“It’s big. It’s real. It’s here. It’s now. The demand is strong.” So said Matt Soifer of BlackRock a webinar this week. It was hosted by the Georgetown Center for Retirement Initiatives. The topic was “Key Trends in Defined Contribution Plans.”
The virtual discussion was led by Angela Antonelli, Research Professor and Executive Director, Center for Retirement Initiatives, Georgetown University’s McCourt School of Public Policy. The panelists included Kathleen Kelly, founder and managing partner, Compass Financial Partners, a Marsh & McLennan Agency LLC Company, Michael Kreps, Partner, Groom Law Group, Soifer, who is managing director, Retirement, BlackRock, and Tina Wilson, senior vice president and Chief Product Officer, Empower Retirement.
BlackRock recently completed its annual Retirement Pulse Survey, which elicits plan participants’ desires from their retirement plans and employers, as well as how plan sponsors and financial advisors are responding. The panel explored:
- The systemic weaknesses of the current retirement system
- The need to address demographic inequality, improve outcomes, and secure the financial future of millions of American workers
- The importance of financial wellness and resiliency
- The demand for access and savings options
- Plan design
- Retirement income
In truth, the topic of retirement income was the last topic up for discussion. But it generated a spirited, if somewhat nebulous, discussion.
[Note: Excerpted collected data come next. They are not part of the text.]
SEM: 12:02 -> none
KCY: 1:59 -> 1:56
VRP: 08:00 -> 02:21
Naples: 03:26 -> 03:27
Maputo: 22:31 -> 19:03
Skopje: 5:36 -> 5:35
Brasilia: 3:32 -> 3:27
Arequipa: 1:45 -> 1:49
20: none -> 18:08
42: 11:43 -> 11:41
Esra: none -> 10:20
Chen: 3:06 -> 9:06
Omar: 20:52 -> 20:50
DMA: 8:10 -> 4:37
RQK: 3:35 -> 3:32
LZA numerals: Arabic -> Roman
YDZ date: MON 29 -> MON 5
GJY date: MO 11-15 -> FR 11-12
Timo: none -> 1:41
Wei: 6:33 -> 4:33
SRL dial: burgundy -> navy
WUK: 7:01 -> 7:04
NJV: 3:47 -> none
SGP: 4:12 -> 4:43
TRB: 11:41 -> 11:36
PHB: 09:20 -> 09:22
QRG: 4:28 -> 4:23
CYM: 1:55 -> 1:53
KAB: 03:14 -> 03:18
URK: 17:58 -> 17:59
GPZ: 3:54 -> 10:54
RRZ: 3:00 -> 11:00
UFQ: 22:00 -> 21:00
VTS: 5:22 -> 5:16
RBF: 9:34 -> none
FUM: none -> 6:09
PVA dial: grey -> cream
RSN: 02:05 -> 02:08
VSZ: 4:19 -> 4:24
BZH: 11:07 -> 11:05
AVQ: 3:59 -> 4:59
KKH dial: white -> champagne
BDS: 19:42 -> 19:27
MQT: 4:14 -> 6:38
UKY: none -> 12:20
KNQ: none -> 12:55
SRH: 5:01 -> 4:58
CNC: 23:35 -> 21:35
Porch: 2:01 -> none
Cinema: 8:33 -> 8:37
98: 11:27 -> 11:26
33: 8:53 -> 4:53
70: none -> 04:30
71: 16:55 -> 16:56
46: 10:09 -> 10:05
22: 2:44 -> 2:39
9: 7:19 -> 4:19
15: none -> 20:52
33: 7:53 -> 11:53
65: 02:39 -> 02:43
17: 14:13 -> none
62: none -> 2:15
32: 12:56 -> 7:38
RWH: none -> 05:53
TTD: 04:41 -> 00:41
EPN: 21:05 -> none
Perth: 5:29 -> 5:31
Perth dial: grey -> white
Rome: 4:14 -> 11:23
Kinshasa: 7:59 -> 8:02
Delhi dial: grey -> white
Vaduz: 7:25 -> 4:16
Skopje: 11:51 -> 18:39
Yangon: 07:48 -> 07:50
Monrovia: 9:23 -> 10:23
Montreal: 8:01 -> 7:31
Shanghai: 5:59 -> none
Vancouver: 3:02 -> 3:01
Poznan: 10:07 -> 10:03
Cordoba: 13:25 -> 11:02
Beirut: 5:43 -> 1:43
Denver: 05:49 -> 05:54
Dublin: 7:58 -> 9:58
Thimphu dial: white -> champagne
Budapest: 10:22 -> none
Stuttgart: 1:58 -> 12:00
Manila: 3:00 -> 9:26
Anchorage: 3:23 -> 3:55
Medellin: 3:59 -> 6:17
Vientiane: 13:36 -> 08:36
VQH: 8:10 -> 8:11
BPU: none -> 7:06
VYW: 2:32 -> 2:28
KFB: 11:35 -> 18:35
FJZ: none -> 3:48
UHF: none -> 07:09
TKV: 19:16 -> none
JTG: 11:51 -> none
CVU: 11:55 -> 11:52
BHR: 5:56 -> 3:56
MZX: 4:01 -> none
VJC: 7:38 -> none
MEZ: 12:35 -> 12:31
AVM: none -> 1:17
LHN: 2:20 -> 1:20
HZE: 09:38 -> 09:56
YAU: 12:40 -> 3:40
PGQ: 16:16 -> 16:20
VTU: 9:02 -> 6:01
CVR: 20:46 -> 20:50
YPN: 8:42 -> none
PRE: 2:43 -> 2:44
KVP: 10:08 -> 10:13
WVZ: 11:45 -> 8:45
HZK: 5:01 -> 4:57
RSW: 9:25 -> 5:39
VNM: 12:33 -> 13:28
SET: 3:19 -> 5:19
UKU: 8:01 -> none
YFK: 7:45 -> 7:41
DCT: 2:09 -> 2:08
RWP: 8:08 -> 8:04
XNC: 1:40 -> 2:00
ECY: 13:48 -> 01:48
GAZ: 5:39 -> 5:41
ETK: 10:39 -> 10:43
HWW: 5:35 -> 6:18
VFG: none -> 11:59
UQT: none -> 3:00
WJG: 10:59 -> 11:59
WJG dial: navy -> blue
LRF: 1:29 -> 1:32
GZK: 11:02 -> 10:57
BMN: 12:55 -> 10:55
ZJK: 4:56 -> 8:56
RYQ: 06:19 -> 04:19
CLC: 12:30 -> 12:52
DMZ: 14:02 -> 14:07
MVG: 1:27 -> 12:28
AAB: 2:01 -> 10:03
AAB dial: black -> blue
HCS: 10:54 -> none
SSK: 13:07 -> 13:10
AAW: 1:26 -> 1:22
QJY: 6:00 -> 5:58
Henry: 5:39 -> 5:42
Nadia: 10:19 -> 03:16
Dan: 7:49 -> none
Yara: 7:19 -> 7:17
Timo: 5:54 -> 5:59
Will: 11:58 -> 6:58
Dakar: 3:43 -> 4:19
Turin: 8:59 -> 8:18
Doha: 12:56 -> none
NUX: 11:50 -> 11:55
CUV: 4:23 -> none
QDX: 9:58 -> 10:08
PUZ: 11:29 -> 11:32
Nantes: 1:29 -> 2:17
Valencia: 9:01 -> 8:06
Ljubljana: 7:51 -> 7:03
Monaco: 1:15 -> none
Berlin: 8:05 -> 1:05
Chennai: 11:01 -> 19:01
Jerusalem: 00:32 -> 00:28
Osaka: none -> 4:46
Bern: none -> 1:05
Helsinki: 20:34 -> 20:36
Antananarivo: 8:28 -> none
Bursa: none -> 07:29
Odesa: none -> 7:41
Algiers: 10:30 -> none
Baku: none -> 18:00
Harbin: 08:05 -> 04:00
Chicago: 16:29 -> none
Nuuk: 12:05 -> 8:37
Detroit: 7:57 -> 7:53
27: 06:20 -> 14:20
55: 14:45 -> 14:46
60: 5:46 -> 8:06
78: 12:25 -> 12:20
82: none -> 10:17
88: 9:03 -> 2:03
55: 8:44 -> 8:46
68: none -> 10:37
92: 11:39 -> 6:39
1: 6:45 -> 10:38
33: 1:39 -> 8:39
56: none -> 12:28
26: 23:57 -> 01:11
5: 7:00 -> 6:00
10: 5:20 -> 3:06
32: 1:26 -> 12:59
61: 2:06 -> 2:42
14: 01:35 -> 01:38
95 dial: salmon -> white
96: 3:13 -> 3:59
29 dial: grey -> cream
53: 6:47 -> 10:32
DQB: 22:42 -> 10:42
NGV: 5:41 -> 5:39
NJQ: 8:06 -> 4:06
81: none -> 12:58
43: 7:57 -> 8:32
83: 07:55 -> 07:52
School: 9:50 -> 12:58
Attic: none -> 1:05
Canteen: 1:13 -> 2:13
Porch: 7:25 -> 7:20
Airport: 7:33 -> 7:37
Soifer pointed out the need for certainty in retirement. “When you have more uncertainty, you have to hedge more, and when you have to hedge more, you have a suboptimal retirement,” he said in support of protected or guaranteed income products. Hear, hear.
The BlackRock survey found that 89% of participants want their employers to provide a retirement income option, and almost all plan sponsors want the same. The mission of such products should be to “maximize spending, minimize volatility, and address longevity,” Soifer said.
“You need to focus on all three and embed lifetime income in a target date fund,” said Michael Kreps of Groom Law Firm, an expert on retirement-related legislation. Exactly how that might be done, he did not elaborate. But he noted, “All the pieces are there on the regulatory front” for the inclusion of retirement income solutions in retirement plans.
We’ve been in this holding pattern for a long time, with respect to income options in retirement plans. Life/annuity companies would like to capture defined contribution assets before participants roll them over. Some asset managers would like to see assets stay in the plan.
For the plan sponsors, choosing an income option doesn’t just involve picking a financially strong annuity provider. The challenge for employers trying to serve a diverse audience is that every retiree needs a customized solution. No single size fits all. The SECURE Act gave plan sponsors more flexibility in choosing an income solution. But plan participants are likely to need a much wider range of options than any individual employer can provide. Participants are likely to have to roll their assets out of the plan to get the range of options and degree of customization they need. Yet rollovers to retail brokerage IRAs drawbacks too. They’re usually more expensive than in-plan solutions.
In Australia and Israel, to name two examples of countries with mandatory DC programs, employees can choose their own financial service providers instead of limiting themselves to the employer’s choice. Our system would have to change radically to adopt that policy. But Australia also struggles with making it easier for participants to convert DC assets to lifetime income. (See today’s Research Roundup for more on that.)
The webinar was engaging but, as such discussions often are, inconclusive.
When I shared my thoughts about the webinar on LinkedIn, however, many people quickly joined the discussion. Some recommended specific solutions to the income puzzle. Richard Fullmer, a former senior executive at Russell Investments and T. Rowe Price, recommended tontines as a solution. He’s now in that business at Nuovalo. Similarly, actuary Larry Pollack spoke in favor of “a 401(k) longevity pooling option to provide lifetime income without insurance company guarantees, like VPLAs in Canada, the QSuper superannuation fund in Australia and US 403(b)(9) annuity plans” such as CREF at TIAA.
Many people are eager to see the DC income party finally get started. And maybe it has. Prudential Financial this week announced the launch of a DC Solutions group in its PGIM (Prudential Global Investment Management) division.
PGIM named eminent retirement income researcher David Blanchett (lately of Morningstar) as one of the new group’s five senior team members. And here’s what the new CEO of DC Solutions, Linda Gibson said in a release this week: “The market is increasingly demanding a comprehensive approach to retirement income, which requires a range of new thinking and solutions, deployed in a flexible way,” Gibson said. “We have created PGIM DC Solutions to spearhead that effort and target market leadership in this new arena.”
We’re watching and waiting to see what develops there.